Available records ▸
- - - - - - -

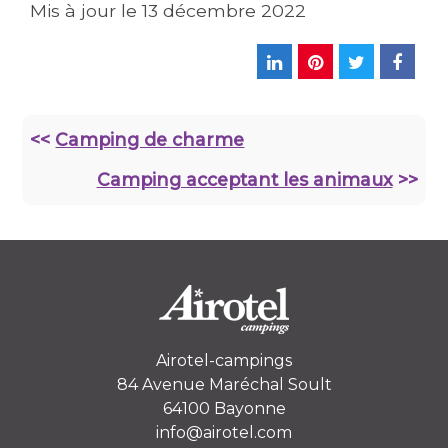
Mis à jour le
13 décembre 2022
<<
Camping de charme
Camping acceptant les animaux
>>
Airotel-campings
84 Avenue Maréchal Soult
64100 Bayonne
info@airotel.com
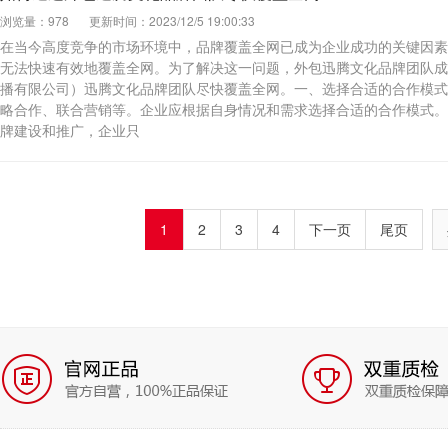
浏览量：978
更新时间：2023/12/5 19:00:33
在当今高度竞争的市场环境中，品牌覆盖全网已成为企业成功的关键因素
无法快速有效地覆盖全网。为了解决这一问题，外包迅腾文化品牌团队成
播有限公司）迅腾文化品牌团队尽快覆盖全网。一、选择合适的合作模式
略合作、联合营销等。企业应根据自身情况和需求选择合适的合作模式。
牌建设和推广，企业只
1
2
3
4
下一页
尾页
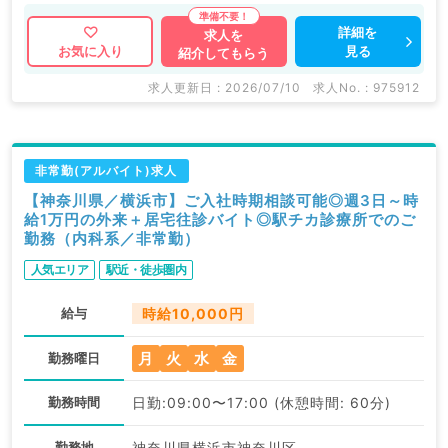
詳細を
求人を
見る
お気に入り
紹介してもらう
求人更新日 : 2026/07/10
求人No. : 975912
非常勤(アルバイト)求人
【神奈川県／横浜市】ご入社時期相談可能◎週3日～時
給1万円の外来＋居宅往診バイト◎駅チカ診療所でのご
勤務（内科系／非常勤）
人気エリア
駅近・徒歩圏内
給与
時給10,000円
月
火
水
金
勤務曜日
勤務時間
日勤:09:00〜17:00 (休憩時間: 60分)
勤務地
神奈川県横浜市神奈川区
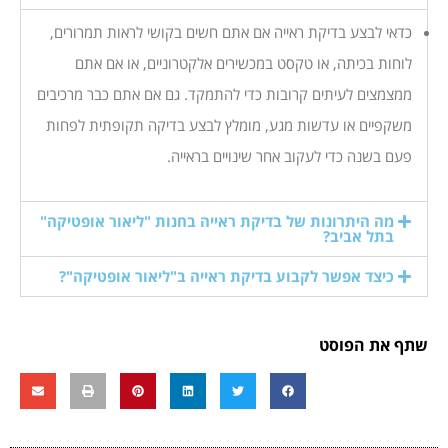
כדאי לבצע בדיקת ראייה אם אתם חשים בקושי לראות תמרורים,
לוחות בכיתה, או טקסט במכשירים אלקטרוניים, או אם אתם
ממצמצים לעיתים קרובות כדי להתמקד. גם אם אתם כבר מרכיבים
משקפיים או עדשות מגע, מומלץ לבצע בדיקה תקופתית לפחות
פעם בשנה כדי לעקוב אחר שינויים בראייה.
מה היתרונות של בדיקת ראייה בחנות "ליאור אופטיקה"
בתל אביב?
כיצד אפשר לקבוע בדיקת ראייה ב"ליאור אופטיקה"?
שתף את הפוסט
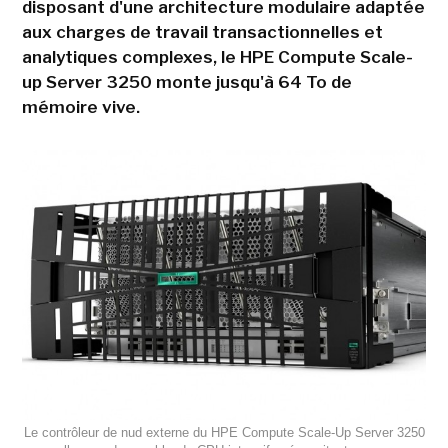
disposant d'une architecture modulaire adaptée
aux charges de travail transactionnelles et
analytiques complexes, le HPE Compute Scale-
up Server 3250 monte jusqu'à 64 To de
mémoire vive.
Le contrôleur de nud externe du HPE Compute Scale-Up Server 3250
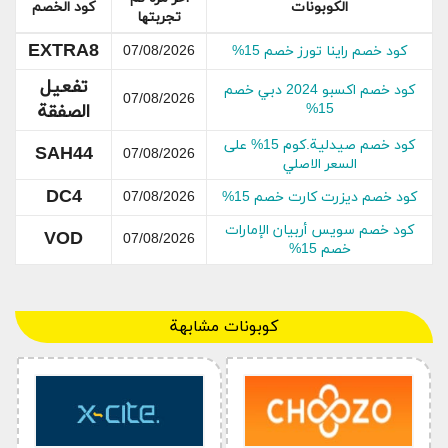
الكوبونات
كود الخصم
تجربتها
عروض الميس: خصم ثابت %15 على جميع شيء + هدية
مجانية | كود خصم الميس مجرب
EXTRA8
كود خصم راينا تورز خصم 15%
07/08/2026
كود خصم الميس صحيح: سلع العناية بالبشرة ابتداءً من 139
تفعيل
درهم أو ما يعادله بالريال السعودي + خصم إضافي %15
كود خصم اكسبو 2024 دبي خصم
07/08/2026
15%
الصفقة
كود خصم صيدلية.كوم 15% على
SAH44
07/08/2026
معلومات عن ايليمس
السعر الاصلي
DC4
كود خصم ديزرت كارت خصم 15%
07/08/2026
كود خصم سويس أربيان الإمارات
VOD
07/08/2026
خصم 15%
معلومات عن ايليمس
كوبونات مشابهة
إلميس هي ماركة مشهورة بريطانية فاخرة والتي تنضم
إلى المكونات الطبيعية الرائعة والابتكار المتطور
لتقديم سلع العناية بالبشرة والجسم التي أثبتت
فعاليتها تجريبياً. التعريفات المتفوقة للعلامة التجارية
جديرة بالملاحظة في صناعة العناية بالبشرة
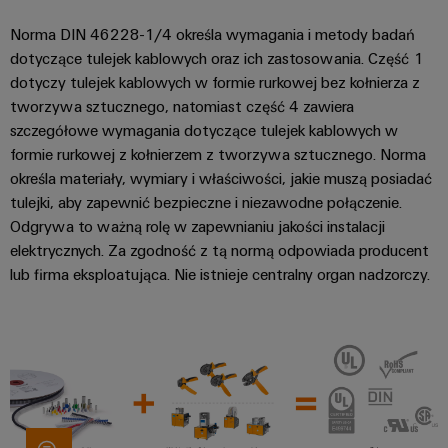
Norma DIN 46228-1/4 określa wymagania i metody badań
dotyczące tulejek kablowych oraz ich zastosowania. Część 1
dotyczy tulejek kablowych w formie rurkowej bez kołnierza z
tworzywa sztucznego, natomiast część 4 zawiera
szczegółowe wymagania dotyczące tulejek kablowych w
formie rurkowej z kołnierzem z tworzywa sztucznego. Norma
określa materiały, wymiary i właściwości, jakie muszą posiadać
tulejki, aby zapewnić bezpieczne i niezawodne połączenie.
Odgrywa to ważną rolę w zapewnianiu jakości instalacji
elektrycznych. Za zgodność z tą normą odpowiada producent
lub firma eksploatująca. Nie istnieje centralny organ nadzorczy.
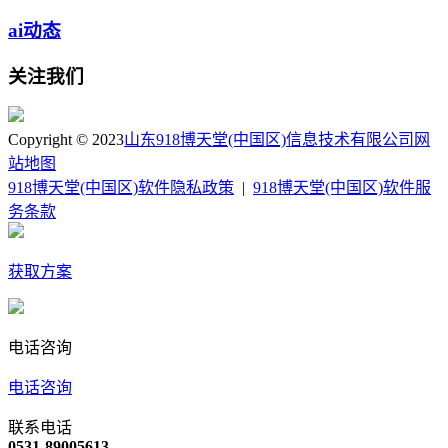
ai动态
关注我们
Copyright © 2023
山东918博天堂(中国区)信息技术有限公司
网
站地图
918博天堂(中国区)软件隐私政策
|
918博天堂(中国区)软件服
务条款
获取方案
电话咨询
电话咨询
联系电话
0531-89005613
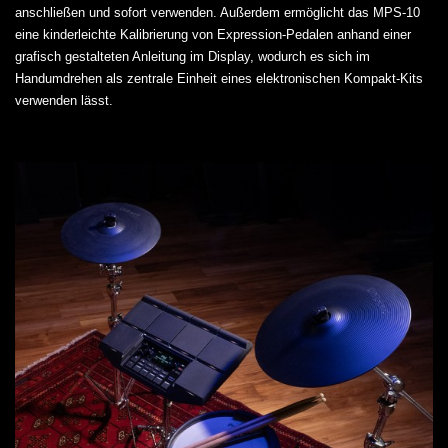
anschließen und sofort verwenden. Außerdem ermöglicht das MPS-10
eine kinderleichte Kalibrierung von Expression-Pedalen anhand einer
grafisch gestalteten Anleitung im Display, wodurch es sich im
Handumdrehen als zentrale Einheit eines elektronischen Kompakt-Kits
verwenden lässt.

- - - - - - -

Directions ▸
Go down the entries above from the line containing "לוחות בכיתה, או" to the line containing "mémoire vive." and write out each line exactly, leaving pictures out.

Reply ▸
לוחות בכיתה, או טקסט במכשירים אלקטרוניים, או אם אתם
ממצמצים לעיתים קרובות כדי להתמקד. גם אם אתם כבר מרכיבים
משקפיים או עדשות מגע, מומלץ לבצע בדיקה תקופתית לפחות
פעם בשנה כדי לעקוב אחר שינויים בראייה.
מה היתרונות של בדיקת ראייה בחנות "ליאור אופטיקה"
בתל אביב?
כיצד אפשר לקבוע בדיקת ראייה ב"ליאור אופטיקה"?
שתף את הפוסט
disposant d'une architecture modulaire adaptée
aux charges de travail transactionnelles et
analytiques complexes, le HPE Compute Scale-
up Server 3250 monte jusqu'à 64 To de
mémoire vive.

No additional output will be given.